Gesture GS1 Presses GS1 Releases GS2 Presses GS2 Releases
One Hand Tap 1 1 - -
Two Hand Tap 1 1 1 1
One Hand Double Tap 2 2 - -
Two Hand Double Tap 2 2 2 2
One Hand Manipulation Start 1 - - -
Two Hand Manipulation Start 1 - 1 -
One Hand Manipulation End - 1 - -
Two Hand Manipulation End - 1 - 1
GS1 = Gesture Source One

GS2 = Gesture Source Two


You can choose to process gesture input data in a custom way by checking the ‘External Responder’ toggle and switch between processing modes during runtime. This way, local input processing is bypassed and redirected to a custom component which has to be provided to the GestureInputListener. Custom responders have to extend and implement abstract class BaseExternalResponder and are then responsible for mapping the raw input data to a specific gesture type.
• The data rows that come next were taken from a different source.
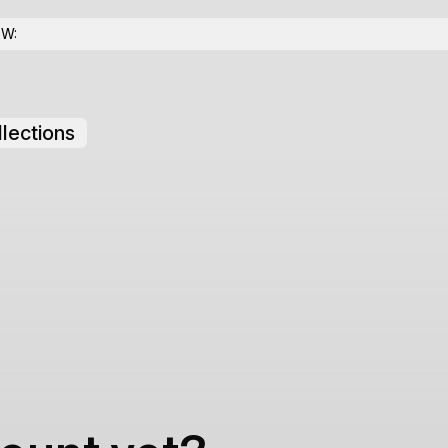
OW:
lections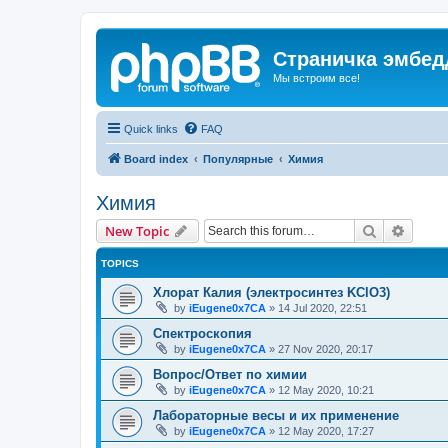
Страничка эмбед
Мы встроим все!
Quick links
FAQ
Board index
Популярные
Химия
Химия
Search
Advanc
New Topic
TOPICS
Хлорат Калия (электросинтез KClO3)
by
iEugene0x7CA
»
14 Jul 2020, 22:51
Спектроскопия
by
iEugene0x7CA
»
27 Nov 2020, 20:17
Вопрос/Ответ по химии
by
iEugene0x7CA
»
12 May 2020, 10:21
Лабораторные весы и их применение
by
iEugene0x7CA
»
12 May 2020, 17:27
Hand gestures corresponding to released (left) and pressed (right) states.

Speech Input

The SpeechInputListener relies on Unity’s DictationRecognizer to convert an audio clip into a text string. An active internet connection is necessary for dictation services. Speech input processing can also be customized by checking the ‘External Responder’ toggle. Then, just like for the GestureInputListener, a custom component has to be provided to the SpeechInputListener that extends BaseExternalResponder. The custom responder component is then responsible for evaluating speech input and determining the appropriate keyword from the set of available keywords. If no custom responder is provided, the SpeechInputListener falls back to default input processing by simply matching input strings with all predefined keywords.

A client for a Natural Language Understanding (NLU) service, RiQue, is included in the project and set as external responder by default. If you wish to use the NLU service, refer to the documentation for setting it up. To connect to the service on the HoloLens, set the IP address of the NLU service in the initial configuration panel on startup of the IslandViz application or edit the settings configuration file prior to deployment. If the NLU client has been deactivated or the NLU service is not reachable, the SpeechInputListener will fall back to default input processing.

Only input strings followed by a predefined activation keyword are processed. The activation keyword defaults to ‘Assistant’. For example, saying …

Assistant, please find the bundle containing the most compilation units.

… will trigger the SpeechInputListener to process the input string ‘please find the bundle containing the most compilation units’. To add new keywords, simply add a keyword to the KeywordType enum. Refer to the State Management section for mapping newly added keywords to state transitions or interactions.